Profile Image for zan.
125 reviews52 followers
February 19, 2018
I'm sure the Germans have some clever compound word that works better and is more evocative than "funny and un-putdownable," but English I am stuck with, and so I'll do my best in English. Schadenfreude is a laugh-out-loud funny book about the quest to find the right words to describe your passions and obsessions, whether they be in another language or in your own. Rebecca writes with that breathless fluid intelligence I've always been in awe of, but also the self-deprecation and raw edges of someone who isn't kidding herself about our mortal (and formerly Lucky Strike-smoking) place in the world.

Recommended especially for anyone who has ever learned another language (and was frustrated by not being able to sound as intelligent in that language), lived with a foreign host family, loved or even just LIKED Kafka,or harbored fantasies of being Julie Delpy to some Ethan Hawke only to find that reality is often far more disappointing, but at least we get good stories out of it to share with the world. So glad Rebecca shared her truly hilarious and heartwarming story.

(Disclaimer: I have known the author since college, but she can attest to the fact that I wouldn't bullshit her if I didn't like her book. I loved it, totally independently of my feelings for her.)
81 reviews17 followers
March 10, 2017
I received Schadenfreude, A Love Story for free through Goodreads' Giveaways program.

Rebecca Schuman, a lover of all things German (and of Franz Kafka), uses German words as a framework for her memoir. Each chapter is titled with a German word that serves as a guide for that particular chapter.

She takes us from her high school days in Oregon up to the present time. We travel with her from Oregon to Germany, Austria, the Czech Republic, New York, California, Ohio, and Missouri. Along the way, we read about her love life/social life, her education, her work, and her life in general. There's a lot of self-deprecating humor in here, which is funny, but at times, it was too much.

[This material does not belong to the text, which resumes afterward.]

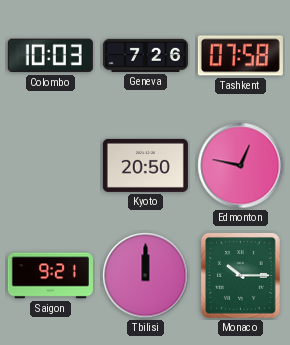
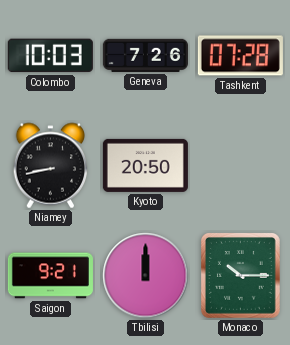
Tashkent: 07:58 -> 07:28
Niamey: none -> 8:43
Edmonton: 12:47 -> none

Schuman does a good job of explaining/describing the differences between Germans and Americans. The cultural misunderstanding and confusion that often occurs is entertaining-- and enlightening. I also enjoyed her section on her graduate school experience, which she-- to put it mildly-- did not enjoy (this section also made me thankful that I didn't get a PhD).

The weakest section of the book was the ending- this felt "tacked on" and didn't delve into her life as much as previous parts of the book. That is probably understandable, however, because that is her current life, one in which she appears to be much more content. Unhappiness and tumult make for more interesting reading...

Overall, this was a fun and entertaining read. Recommended.